Statistical Rankings/Gold Cup Predictions

Discussion in 'CONCACAF' started by NoSix, Jul 5, 2013.

  1. tab5g

    tab5g Member+

    May 17, 2002
    #51 tab5g, Aug 21, 2013
    Last edited: Aug 21, 2013
    You're missing my question.

    You wouldn't be rolling a six-sided die and assigning the 1/3 multiplier to each of the 10/16, the 4/16 and the 2/16 probabilities.

    You'd be rolling a 16-sided die and assigning a 5/8 multiplier to the 10/16 sides, a 1/4 multiplier to the 4/16 sides and a 1/8 multiplier to the 2/16 sides of the die.

    Rolling a 16-sided die means you are going to get sides 1 through 10 at 62.5% of the time (not 1/3 of the time).

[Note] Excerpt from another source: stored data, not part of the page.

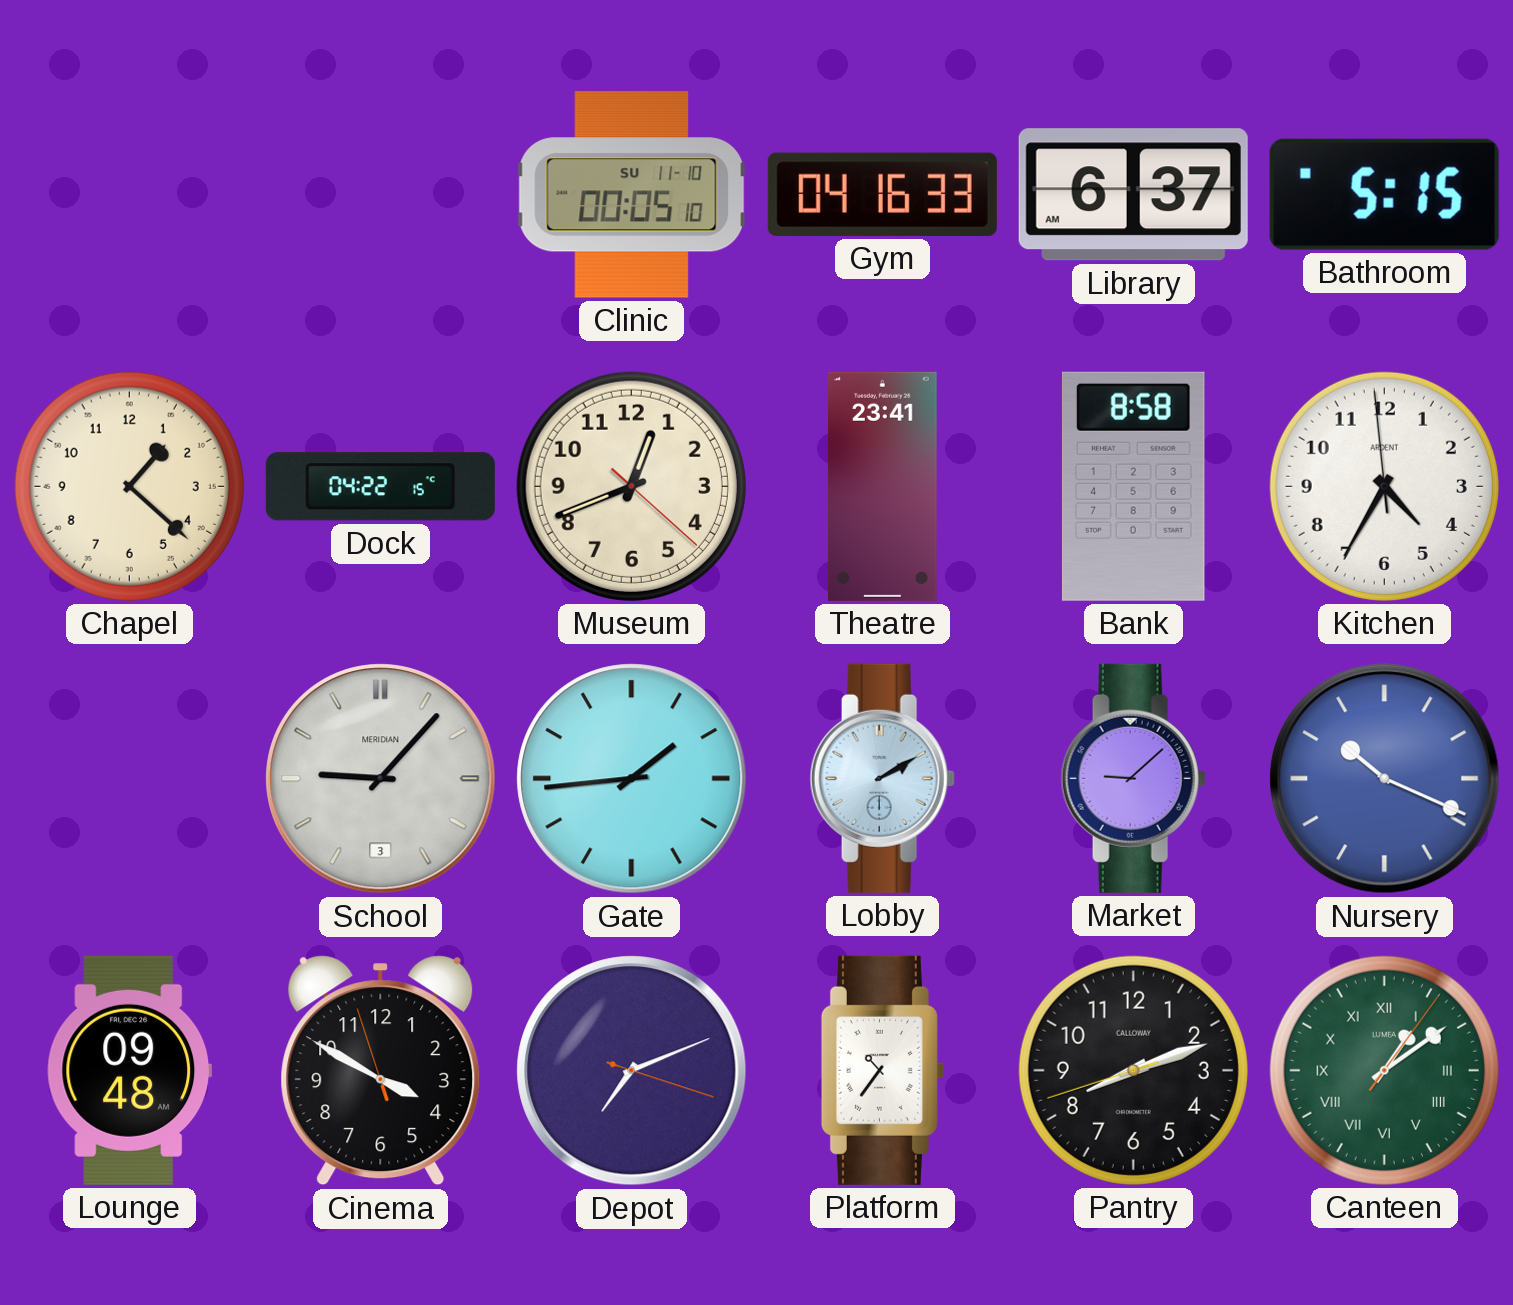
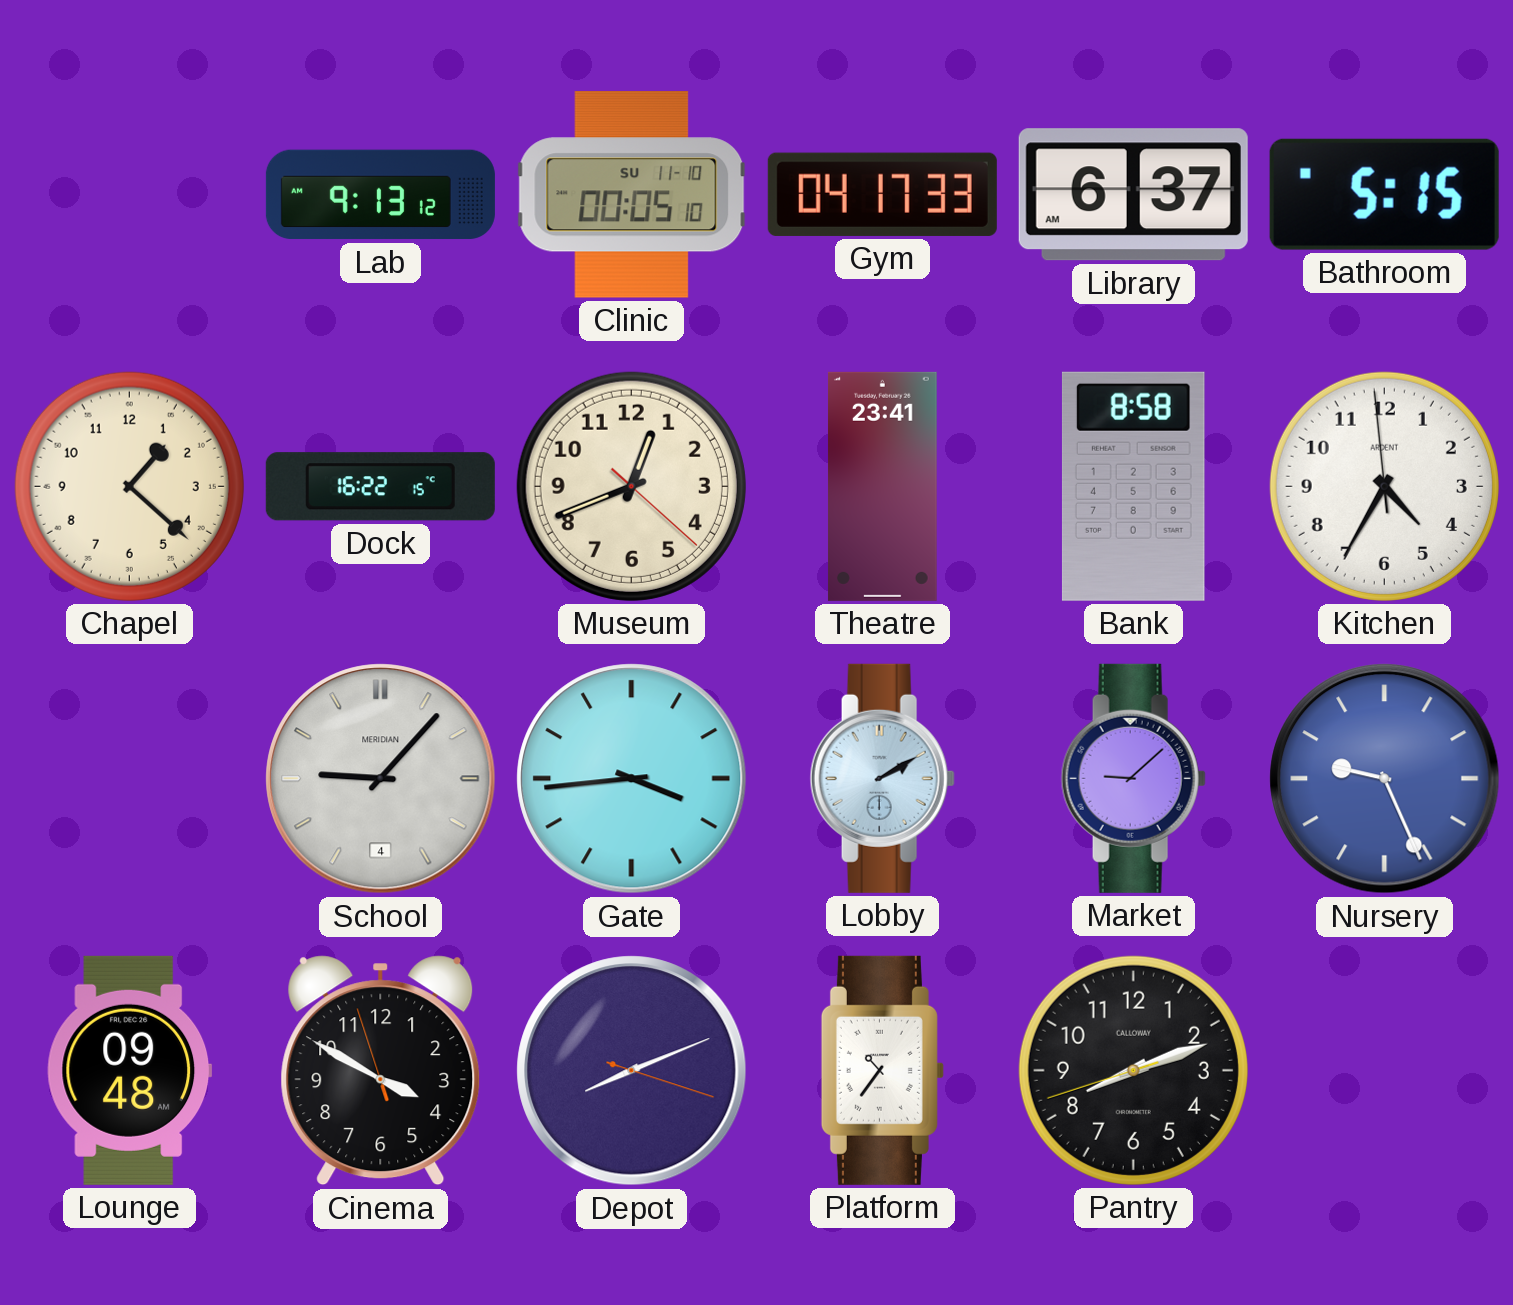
Lab: none -> 9:13
Gym: 04:16 -> 04:17
Dock: 04:22 -> 16:22
School date: 3 -> 4
Gate: 1:44 -> 3:44
Nursery: 10:19 -> 9:26
Depot: 7:11 -> 8:11
Canteen: 1:09 -> none
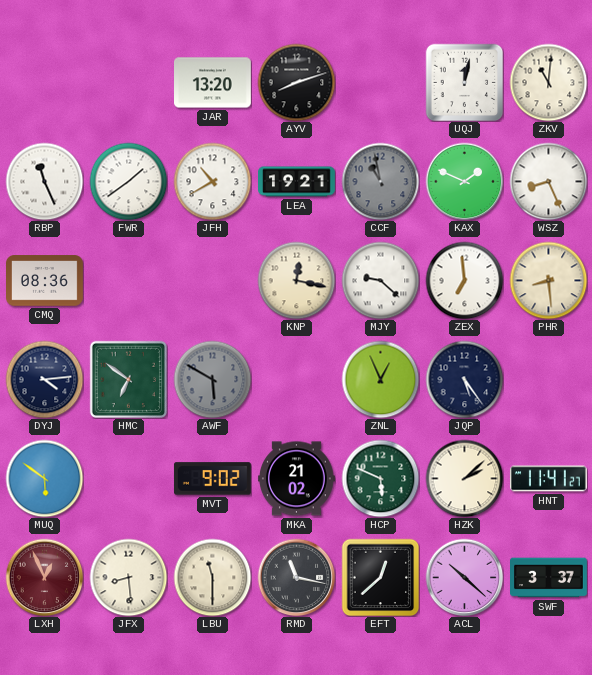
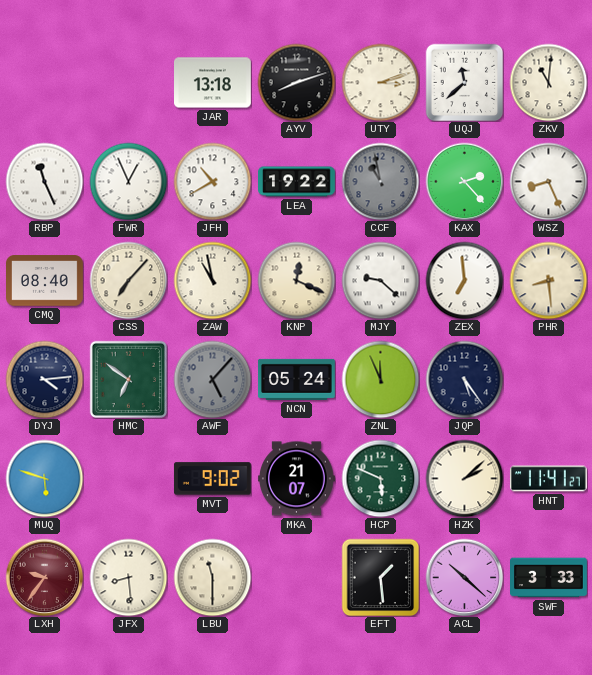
JAR: 13:20 -> 13:18
UTY: none -> 3:12
UQJ: 12:02 -> 11:38
FWR: 1:39 -> 12:56
LEA: 19:21 -> 19:22
KAX: 1:49 -> 2:23
CMQ: 08:36 -> 08:40
CSS: none -> 7:07
ZAW: none -> 10:58
KNP: 12:17 -> 12:19
AWF: 5:50 -> 5:07
NCN: none -> 05:24
ZNL: 12:56 -> 11:56
MUQ: 5:51 -> 5:48
MKA: 21:02 -> 21:07
LXH: 12:56 -> 9:36
RMD: 11:17 -> none
EFT: 12:38 -> 1:29
SWF: 3:37 -> 3:33
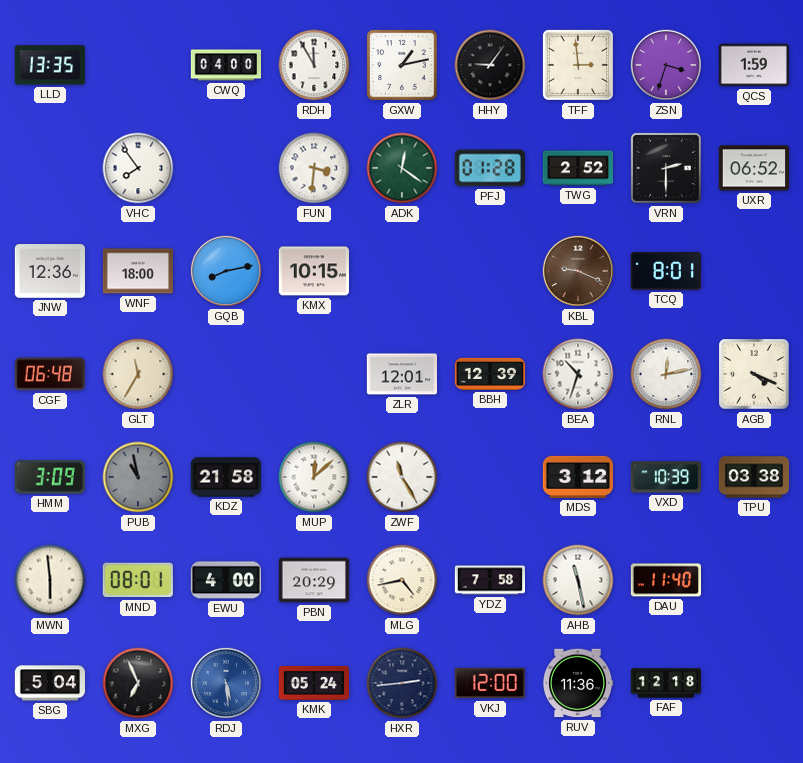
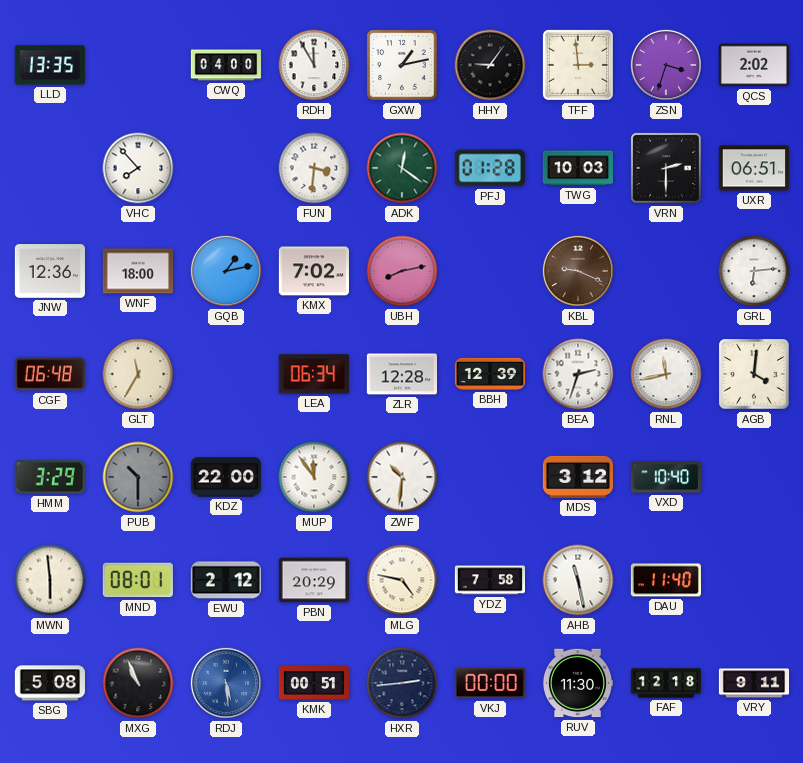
QCS: 1:59 -> 2:02
VHC: 7:54 -> 7:53
TWG: 2:52 -> 10:03
UXR: 06:52 -> 06:51
GQB: 8:13 -> 1:13
KMX: 10:15 -> 7:02
UBH: none -> 8:13
TCQ: 8:01 -> none
GRL: none -> 6:14
LEA: none -> 06:34
ZLR: 12:01 -> 12:28
BEA: 10:33 -> 2:33
RNL: 12:13 -> 11:43
AGB: 4:19 -> 4:01
HMM: 3:09 -> 3:29
PUB: 10:58 -> 10:30
KDZ: 21:58 -> 22:00
MUP: 12:08 -> 11:54
ZWF: 11:25 -> 10:31
VXD: 10:39 -> 10:40
TPU: 03:38 -> none
EWU: 4:00 -> 2:12
MLG: 4:43 -> 4:47
SBG: 5:04 -> 5:08
MXG: 6:56 -> 10:56
KMK: 05:24 -> 00:51
VKJ: 12:00 -> 00:00
RUV: 11:36 -> 11:30
VRY: none -> 9:11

    The equation, imo, should be (.625*.625)+(.25*.25)+(.125*.125)=46.875%
     
  2. tab5g

    tab5g Member+

    May 17, 2002
    #52 tab5g, Aug 21, 2013
    Last edited: Aug 21, 2013
    No, with a loaded coin (with pH=0.75 and pT=0.25), I'd choose Heads 75% of the time and choose Tails 25% of the time. (I'd use an 8-sided die and assign sides 1-6 to Heads and assign sides 7-8 to Tails. I'd roll the die prior to each coin toss and then make my call from what the die indicates from each of 10000 rolls ahead of each of the 10000 coin tosses.)

    And my probability of choosing the outcome of the coin toss correctly (or the 10000 coin tosses collectively) would be (.75*.75)+(.25*.25)=62.5%


    (Actually, with a loaded coin, I'd just choose Heads every time, and be right 75% of the time.)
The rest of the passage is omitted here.